→ **TASK STATEMENT**: Write out again only the lines that run from the start of the entries to the line containing "DÉCOUVRIR L", both included.

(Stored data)
+===+

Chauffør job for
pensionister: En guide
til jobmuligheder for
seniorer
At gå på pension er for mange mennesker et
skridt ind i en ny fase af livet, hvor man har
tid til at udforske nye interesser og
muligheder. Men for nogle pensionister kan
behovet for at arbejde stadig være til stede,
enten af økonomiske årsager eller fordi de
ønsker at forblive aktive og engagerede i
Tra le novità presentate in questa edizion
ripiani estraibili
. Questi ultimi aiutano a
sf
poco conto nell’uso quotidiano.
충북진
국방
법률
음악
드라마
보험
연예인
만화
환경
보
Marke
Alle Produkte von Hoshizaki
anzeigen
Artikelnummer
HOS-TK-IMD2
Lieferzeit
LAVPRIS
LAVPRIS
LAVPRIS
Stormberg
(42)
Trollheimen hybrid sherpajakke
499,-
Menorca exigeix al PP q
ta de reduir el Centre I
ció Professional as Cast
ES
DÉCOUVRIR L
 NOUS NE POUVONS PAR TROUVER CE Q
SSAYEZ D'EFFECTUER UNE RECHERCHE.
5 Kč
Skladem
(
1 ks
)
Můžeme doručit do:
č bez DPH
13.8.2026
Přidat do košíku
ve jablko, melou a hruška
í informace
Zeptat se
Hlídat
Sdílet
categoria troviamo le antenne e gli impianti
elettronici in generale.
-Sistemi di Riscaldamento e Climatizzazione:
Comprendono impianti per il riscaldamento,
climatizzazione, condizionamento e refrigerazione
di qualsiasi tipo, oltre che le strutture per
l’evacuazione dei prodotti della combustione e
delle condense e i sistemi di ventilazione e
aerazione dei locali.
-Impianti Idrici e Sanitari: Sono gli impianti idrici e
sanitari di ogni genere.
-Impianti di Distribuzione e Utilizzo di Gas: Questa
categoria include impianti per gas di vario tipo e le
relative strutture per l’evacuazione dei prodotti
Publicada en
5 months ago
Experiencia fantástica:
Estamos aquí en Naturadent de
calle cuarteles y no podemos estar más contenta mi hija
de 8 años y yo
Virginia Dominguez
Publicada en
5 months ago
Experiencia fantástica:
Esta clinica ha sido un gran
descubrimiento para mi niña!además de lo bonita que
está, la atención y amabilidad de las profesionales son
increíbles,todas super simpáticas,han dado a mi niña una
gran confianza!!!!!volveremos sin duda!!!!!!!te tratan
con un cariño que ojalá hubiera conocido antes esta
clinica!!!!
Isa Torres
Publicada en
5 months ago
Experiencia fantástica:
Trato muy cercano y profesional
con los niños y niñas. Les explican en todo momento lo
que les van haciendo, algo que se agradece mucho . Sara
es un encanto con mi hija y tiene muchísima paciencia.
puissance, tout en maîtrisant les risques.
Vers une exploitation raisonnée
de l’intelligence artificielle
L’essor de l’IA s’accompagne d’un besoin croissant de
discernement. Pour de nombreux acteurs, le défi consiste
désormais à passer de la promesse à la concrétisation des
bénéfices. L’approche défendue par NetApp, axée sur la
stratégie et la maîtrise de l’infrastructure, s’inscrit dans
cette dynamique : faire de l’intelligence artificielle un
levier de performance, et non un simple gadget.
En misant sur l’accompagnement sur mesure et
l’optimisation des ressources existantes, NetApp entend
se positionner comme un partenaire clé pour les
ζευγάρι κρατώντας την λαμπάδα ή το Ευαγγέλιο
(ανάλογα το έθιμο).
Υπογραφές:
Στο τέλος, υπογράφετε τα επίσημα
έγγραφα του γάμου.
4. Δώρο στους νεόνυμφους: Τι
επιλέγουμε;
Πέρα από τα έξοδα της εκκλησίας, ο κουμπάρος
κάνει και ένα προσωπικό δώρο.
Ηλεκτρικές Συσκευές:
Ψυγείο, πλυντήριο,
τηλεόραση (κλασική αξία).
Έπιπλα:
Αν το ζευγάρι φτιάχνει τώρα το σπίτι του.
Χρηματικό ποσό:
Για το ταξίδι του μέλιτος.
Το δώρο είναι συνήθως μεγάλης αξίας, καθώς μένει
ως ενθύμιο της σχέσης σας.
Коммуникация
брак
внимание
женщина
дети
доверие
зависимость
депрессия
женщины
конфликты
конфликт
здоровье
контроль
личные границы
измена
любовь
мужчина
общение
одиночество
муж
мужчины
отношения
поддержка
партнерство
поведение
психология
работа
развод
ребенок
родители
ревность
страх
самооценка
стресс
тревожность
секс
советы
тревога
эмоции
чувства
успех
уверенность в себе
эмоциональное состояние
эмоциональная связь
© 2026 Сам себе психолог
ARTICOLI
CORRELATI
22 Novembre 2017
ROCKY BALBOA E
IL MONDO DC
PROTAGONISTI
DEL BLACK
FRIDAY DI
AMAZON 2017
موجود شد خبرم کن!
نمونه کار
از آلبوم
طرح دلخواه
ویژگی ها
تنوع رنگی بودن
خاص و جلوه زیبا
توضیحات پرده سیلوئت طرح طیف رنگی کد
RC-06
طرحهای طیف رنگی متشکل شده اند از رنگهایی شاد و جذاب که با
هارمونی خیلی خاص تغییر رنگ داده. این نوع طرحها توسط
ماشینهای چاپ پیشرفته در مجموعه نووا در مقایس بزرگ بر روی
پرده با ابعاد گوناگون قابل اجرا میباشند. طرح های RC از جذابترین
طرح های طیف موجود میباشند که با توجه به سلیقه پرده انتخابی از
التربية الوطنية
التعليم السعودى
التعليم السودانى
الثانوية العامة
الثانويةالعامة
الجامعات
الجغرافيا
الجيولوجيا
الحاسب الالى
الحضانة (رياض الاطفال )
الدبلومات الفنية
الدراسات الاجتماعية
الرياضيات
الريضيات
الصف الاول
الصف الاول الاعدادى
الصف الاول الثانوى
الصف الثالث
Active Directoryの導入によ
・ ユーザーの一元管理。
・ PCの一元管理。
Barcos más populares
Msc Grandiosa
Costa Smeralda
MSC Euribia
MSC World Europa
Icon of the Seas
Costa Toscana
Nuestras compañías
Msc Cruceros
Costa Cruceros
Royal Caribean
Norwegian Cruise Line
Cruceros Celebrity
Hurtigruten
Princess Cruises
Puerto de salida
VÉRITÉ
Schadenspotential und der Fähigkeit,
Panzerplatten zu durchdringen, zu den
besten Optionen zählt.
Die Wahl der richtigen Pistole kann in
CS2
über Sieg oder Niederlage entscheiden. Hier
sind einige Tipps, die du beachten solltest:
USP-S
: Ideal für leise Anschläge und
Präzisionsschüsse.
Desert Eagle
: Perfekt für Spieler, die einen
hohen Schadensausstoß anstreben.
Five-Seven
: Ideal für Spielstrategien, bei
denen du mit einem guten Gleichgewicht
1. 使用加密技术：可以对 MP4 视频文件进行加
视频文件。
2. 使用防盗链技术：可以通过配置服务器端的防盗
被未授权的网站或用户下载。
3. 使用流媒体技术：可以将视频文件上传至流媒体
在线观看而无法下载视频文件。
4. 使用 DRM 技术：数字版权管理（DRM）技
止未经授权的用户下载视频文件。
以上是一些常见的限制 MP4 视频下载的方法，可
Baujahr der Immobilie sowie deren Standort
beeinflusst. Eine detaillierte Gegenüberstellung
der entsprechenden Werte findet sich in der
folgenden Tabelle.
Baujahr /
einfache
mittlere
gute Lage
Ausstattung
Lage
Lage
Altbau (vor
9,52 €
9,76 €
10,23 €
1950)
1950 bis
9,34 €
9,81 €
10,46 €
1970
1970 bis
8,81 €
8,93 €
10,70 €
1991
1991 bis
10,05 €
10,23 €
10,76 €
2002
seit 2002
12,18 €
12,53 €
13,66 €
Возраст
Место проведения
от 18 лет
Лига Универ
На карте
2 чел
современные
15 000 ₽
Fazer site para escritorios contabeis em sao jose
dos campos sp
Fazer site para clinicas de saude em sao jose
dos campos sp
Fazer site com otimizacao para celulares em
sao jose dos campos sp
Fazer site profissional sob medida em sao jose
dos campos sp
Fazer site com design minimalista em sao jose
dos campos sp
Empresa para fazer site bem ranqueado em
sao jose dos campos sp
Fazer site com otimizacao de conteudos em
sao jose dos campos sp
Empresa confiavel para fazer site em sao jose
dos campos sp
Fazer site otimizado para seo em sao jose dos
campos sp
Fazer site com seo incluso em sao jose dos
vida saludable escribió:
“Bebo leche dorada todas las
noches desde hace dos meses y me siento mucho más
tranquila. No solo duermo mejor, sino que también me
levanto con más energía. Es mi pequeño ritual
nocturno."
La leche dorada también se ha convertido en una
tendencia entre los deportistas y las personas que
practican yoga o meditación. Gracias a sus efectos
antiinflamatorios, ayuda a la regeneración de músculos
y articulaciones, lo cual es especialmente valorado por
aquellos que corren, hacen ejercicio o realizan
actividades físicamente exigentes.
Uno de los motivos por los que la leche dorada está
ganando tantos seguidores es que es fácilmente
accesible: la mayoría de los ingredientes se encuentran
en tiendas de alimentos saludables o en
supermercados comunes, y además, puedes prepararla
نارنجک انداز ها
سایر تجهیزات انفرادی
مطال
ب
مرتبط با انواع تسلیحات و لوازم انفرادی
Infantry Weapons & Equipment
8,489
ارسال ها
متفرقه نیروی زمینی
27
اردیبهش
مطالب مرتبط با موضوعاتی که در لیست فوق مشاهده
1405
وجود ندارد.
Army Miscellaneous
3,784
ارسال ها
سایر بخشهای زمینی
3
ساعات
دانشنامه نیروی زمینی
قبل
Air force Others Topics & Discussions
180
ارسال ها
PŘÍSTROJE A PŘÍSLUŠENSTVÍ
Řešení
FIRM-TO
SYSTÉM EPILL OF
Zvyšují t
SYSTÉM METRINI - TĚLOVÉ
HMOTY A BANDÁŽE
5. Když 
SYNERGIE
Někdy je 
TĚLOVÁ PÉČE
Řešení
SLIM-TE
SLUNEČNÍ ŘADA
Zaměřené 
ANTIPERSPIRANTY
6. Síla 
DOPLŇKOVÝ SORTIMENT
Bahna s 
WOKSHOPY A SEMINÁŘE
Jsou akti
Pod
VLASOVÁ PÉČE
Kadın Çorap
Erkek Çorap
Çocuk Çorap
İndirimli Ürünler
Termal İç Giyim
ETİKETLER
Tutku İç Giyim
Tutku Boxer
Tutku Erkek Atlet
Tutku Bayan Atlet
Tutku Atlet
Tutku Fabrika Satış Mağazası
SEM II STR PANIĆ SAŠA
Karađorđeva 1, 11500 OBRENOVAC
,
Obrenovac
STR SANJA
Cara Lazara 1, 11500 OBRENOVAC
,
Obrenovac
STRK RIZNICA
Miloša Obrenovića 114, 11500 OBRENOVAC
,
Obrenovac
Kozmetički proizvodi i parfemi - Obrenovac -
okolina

+===+

→ **SOLUTION TO THIS TASK**:
Chauffør job for
pensionister: En guide
til jobmuligheder for
seniorer
At gå på pension er for mange mennesker et
skridt ind i en ny fase af livet, hvor man har
tid til at udforske nye interesser og
muligheder. Men for nogle pensionister kan
behovet for at arbejde stadig være til stede,
enten af økonomiske årsager eller fordi de
ønsker at forblive aktive og engagerede i
Tra le novità presentate in questa edizion
ripiani estraibili
. Questi ultimi aiutano a
sf
poco conto nell’uso quotidiano.
충북진
국방
법률
음악
드라마
보험
연예인
만화
환경
보
Marke
Alle Produkte von Hoshizaki
anzeigen
Artikelnummer
HOS-TK-IMD2
Lieferzeit
LAVPRIS
LAVPRIS
LAVPRIS
Stormberg
(42)
Trollheimen hybrid sherpajakke
499,-
Menorca exigeix al PP q
ta de reduir el Centre I
ció Professional as Cast
ES
DÉCOUVRIR L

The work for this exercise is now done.